**Task statement**
Please copy every record below exactly and leave out the pictures.

--- --- ---

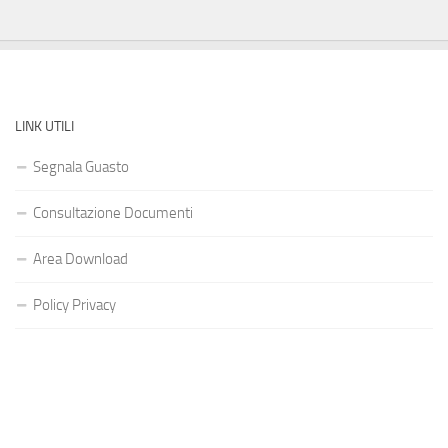
LINK UTILI
Segnala Guasto
Consultazione Documenti
Area Download
Policy Privacy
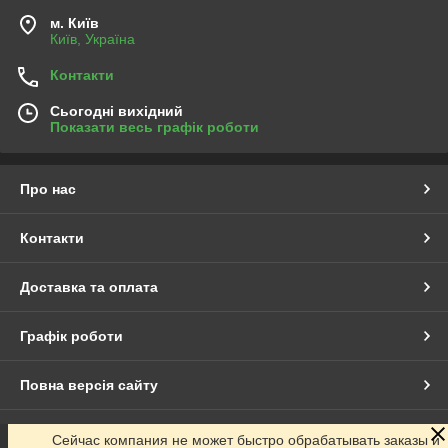
м. Київ
Київ, Україна
Контакти
Сьогодні вихідний
Показати весь графік роботи
Про нас
Контакти
Доставка та оплата
Графік роботи
Повна версія сайту
Сайт створено на маркетплейсі
Prom.ua
Сейчас компания не может быстро обрабатывать заказы и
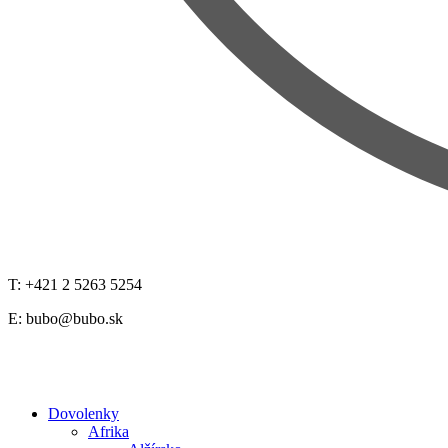
T: +421 2 5263 5254
E:
bubo@bubo.sk
Dovolenky
Afrika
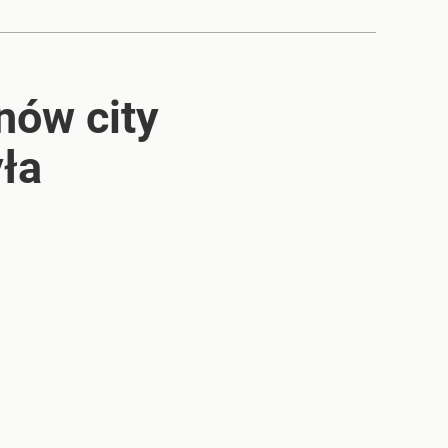
nów city
yła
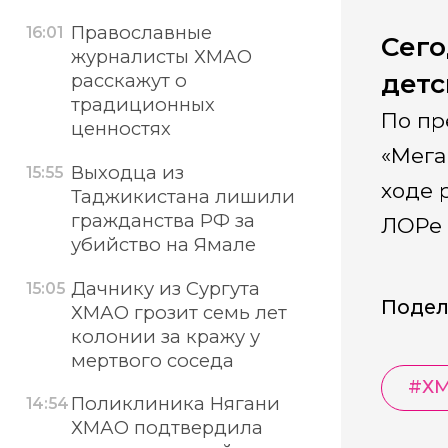
Православные
16:01
Сего
журналисты ХМАО
детс
расскажут о
традиционных
По пр
ценностях
«Мега
Выходца из
15:55
ходе 
Таджикистана лишили
гражданства РФ за
ЛОРе 
убийство на Ямале
Дачнику из Сургута
15:05
Подел
ХМАО грозит семь лет
колонии за кражу у
мертвого соседа
#
Х
Поликлиника Нягани
14:54
ХМАО подтвердила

--- --- ---

**Problem solution**
LINK UTILI
Segnala Guasto
Consultazione Documenti
Area Download
Policy Privacy
м. Київ
Київ, Україна
Контакти
Сьогодні вихідний
Показати весь графік роботи
Про нас
Контакти
Доставка та оплата
Графік роботи
Повна версія сайту
Сайт створено на маркетплейсі
Prom.ua
Сейчас компания не может быстро обрабатывать заказы и
T: +421 2 5263 5254
E:
bubo@bubo.sk
Dovolenky
Afrika
nów city
yła
Православные
16:01
Сего
журналисты ХМАО
детс
расскажут о
традиционных
По пр
ценностях
«Мега
Выходца из
15:55
ходе 
Таджикистана лишили
гражданства РФ за
ЛОРе 
убийство на Ямале
Дачнику из Сургута
15:05
Подел
ХМАО грозит семь лет
колонии за кражу у
мертвого соседа
#
Х
Поликлиника Нягани
14:54
ХМАО подтвердила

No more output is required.